User16323579764799527576 (Customer) asked a question.
How to allow self service password reset with IDP
Hi,
We allow our users to sign up using username/password or an identity provider. If they sign up with an IDP then they cannot reset their own passwords. The error `PASSWORD_BASED_LOGIN_DISALLOWED` is logged. I found [this article](https://support.okta.com/help/s/article/PASSWORD-BASED-LOGIN-DISALLOWED?language=en_US) which doesn't really help.
Is this the expected behavior and how can we change it?

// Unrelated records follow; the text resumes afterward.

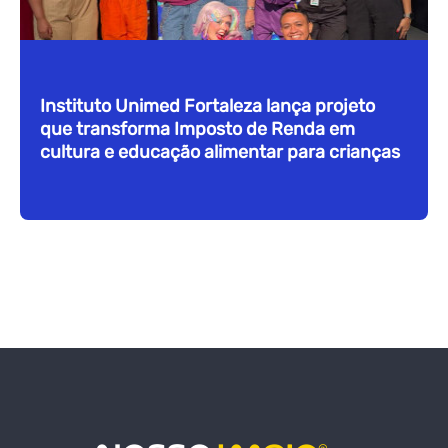
Instituto Unimed Fortaleza lança projeto
que transforma Imposto de Renda em
cultura e educação alimentar para crianças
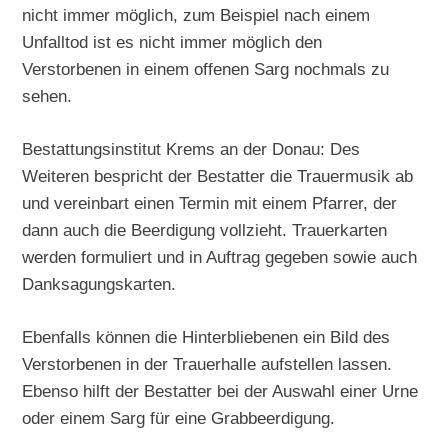
nicht immer möglich, zum Beispiel nach einem
Unfalltod ist es nicht immer möglich den
Verstorbenen in einem offenen Sarg nochmals zu
sehen.
Bestattungsinstitut Krems an der Donau: Des
Weiteren bespricht der Bestatter die Trauermusik ab
und vereinbart einen Termin mit einem Pfarrer, der
dann auch die Beerdigung vollzieht. Trauerkarten
werden formuliert und in Auftrag gegeben sowie auch
Danksagungskarten.
Ebenfalls können die Hinterbliebenen ein Bild des
Verstorbenen in der Trauerhalle aufstellen lassen.
Ebenso hilft der Bestatter bei der Auswahl einer Urne
oder einem Sarg für eine Grabbeerdigung.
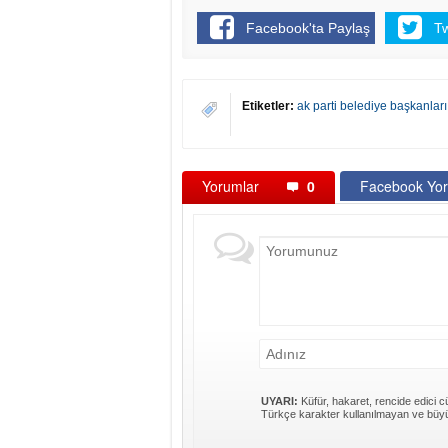
Facebook'ta Paylaş
T
Etiketler:
ak parti belediye başkanları
Yorumlar
0
Facebook Yor
UYARI:
Küfür, hakaret, rencide edici cü
Türkçe karakter kullanılmayan ve büyü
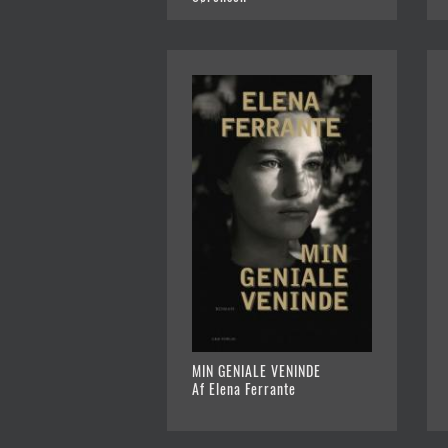
MIN GENIALE VENINDE
Af Elena Ferrante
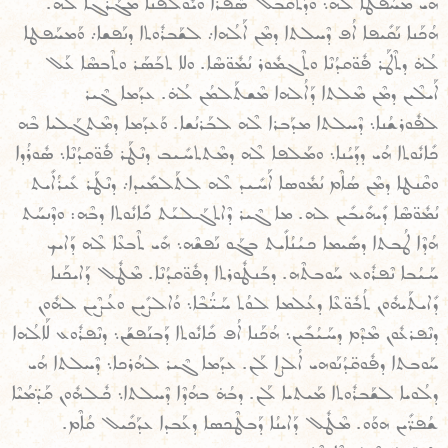
ܗܺܝ ܡܚܰܦܛܐ ܠܳܗ̇܆ ܘܕܰܬܩܰܒܶܠ ܣܶܦܪܐ ܘܝܽܘܠܦܳܢܐ ܡܓܰܪܓܐ ܠܳܗ̇.
ܗܳܟܰܢܐ ܢܰܩܺܝܦܐ ܐܳܦ ܕܶܚܠܬܐ ܕܡܶܢ ܐܰܠܳܗܐ܇ ܠܫܰܒܪܽܘܬܐ ܕܢܰܦܫܐ܇ ܘܰܡܚܰܦܛܐ
ܠܳܗ̇ ܕܬܶܛܰܪ ܦܽܘ̈ܩܕܳܢܶܐ ܘܬܶܓܡܽܘܪ ܢܳܡܽܘ̈ܣܶܐ. ܘܠܐ ܬܒܰܣܰܪ ܘܬܶܒܣܶܐ ܥܰܠ
ܐܰܝܠܶܝܢ ܕܡܶܢ ܡܶܠܬܐ ܕܰܐܠܳܗܐ ܡܶܫܬܰܠܡܳܢ ܠܳܗ̇. ܥܕܰܡܐ ܓܶܝܪ
ܠܦܽܘܪܫܳܢܐ܆ ܕܶܚܠܬܐ ܡܕܰܒܪܐ ܠܶܗ ܠܒܰܪܢܳܫܐ. ܘܰܥܕܰܡܐ ܕܡܶܬܓܰܠܝܐ ܒܶܗ
ܟܺܐܢܽܘܬܐ ܗܳܝ ܕܕܰܝܳܢܐ܆ ܘܡܰܠܦܐ ܠܶܗ ܕܡܶܬܬܚܺܝܒ ܕܢܶܛܰܪ ܦܽܘ̈ܩܕܳܢܶܐ܆ ܣܽܘܪܳܕܐ
ܘܩܶܢܛܐ ܕܡܶܢ ܣܳܐܶܡ ܢܳܡܽܘܣܐ ܐܰܚܺܝܕ ܠܶܗ ܠܬܰܠܡܺܝܕܐ܇ ܕܢܶܛܰܪ ܥܺܝܪܳܐܺܝܬ
ܢܳܡܽܘ̈ܣܶܐ ܕܺܝܗܺܝܒܺܝܢ ܠܗ. ܡܐ ܓܶܝܪ ܕܶܐܬܓܰܠܝܰܬ ܟܺܐܢܽܘܬܐ ܕܒܶܗ: ܘܕܶܢܚܰܬ
ܗܳܕܶܐ ܛܳܒܬܐ ܕܣܺܝܡܐ ܟܝܳܢܳܐܺܝܬ ܒܓܰܘ ܢܰܦܫܶܗ܆ ܗܺܝ ܬܶܒܥܶܐ ܠܶܗ ܕܰܐܝܟ
ܚܰܝܳܒܐ ܢܶܦܪܽܘܥ ܚܰܘܒܬܶܗ. ܕܒܰܢܛܽܘܪܬܐ ܕܦܽܘ̈ܩܕܳܢܶܐ. ܡܶܛܽܠ ܕܰܐܝܟܰܢܐ
ܕܺܐܝܬܰܝܗܽܘܢ ܬܳܒܽܘ̈ܥܶܐ ܕܥܳܠܡܐ ܠܘܳܬ ܚܰܝ̈ܳܒܶܐ܆ ܘܳܐܠܨܺܝܢ ܘܥܳܨܶܝܢ ܠܗܽܘܢ
ܕܢܶܦܪܥܽܘܢ ܡܶܕܶܡ ܕܚܰܝܳܒܺܝܢ܆ ܗܳܟܰܢܐ ܐܳܦ ܟܺܐܢܽܘܬܐ ܕܰܒܢܰܦܫܰܢ܆ ܕܢܶܦܪܽܘܥ ܠܰܐܠܳܗܐ
ܚܰܘܒܬܐ ܕܦܽܘܩ̈ܕܳܢܰܘܗܝ ܐܳܠܨܐ ܠܰܢ. ܥܕܰܡܐ ܓܶܝܪ ܠܗܳܪܟܐ܆ ܕܶܚܠܬܐ ܗܳܝ
ܕܠܳܘܝܐ ܠܫܰܒܪܽܘܬܐ ܡܰܝܬܝܐ ܠܰܢ. ܕܒܳܗ̇ ܒܗܳܕܶܐ ܕܶܚܠܬܐ܆ ܟܽܠܗܽܘܢ ܩܰܕ̈ܡܳܝܶܐ
ܫܳܦܪ̈ܺܝܢ ܗܘܰܘ. ܡܶܛܽܠ ܕܰܐܝܢܳܐ ܕܰܒܛܶܟܣܐ ܕܥܰܒܕܐ ܥܕܰܟܺܝܠ ܩܳܐܶܡ.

We already allow self service password reset and we'd like that to work even if you used an IDP to sign up.
Hello @User16323579764799527576 (Customer)
Thanks for posting.
Instead of performing a serlf service password for end users, it will be necessary to reset the password from the IDP for the affected accounts.
After this, the users should be able to reset their passwords on further ocassions.
If this doesn't work, please open a support case with our team using the information in the link below: https://help.okta.com/en/prod/Content/Topics/Directory/get-support.htm
Let us know if this helps you.
Daniela Chavarria.
Okta Inc.
Hey @User1630709688426468638 (Okta)!
I'm not clear what "reset the password from the IDP" means. Do you mean that if the user signed up with Google then they will have to change their Google password?
We want to support a use case where the user has signed up with an IDP but later wants to add password login (perhaps because the IDP account has been deleted).
Regards,
Nicklas
@User1630709688426468638 (Okta) Any updates on this?
Hi, any updates on this issue?
It causes quite a nuisance for our users having to reset their IdP password. We have self-service enabled via email and would expect this to work even if the user signed up via an IdP.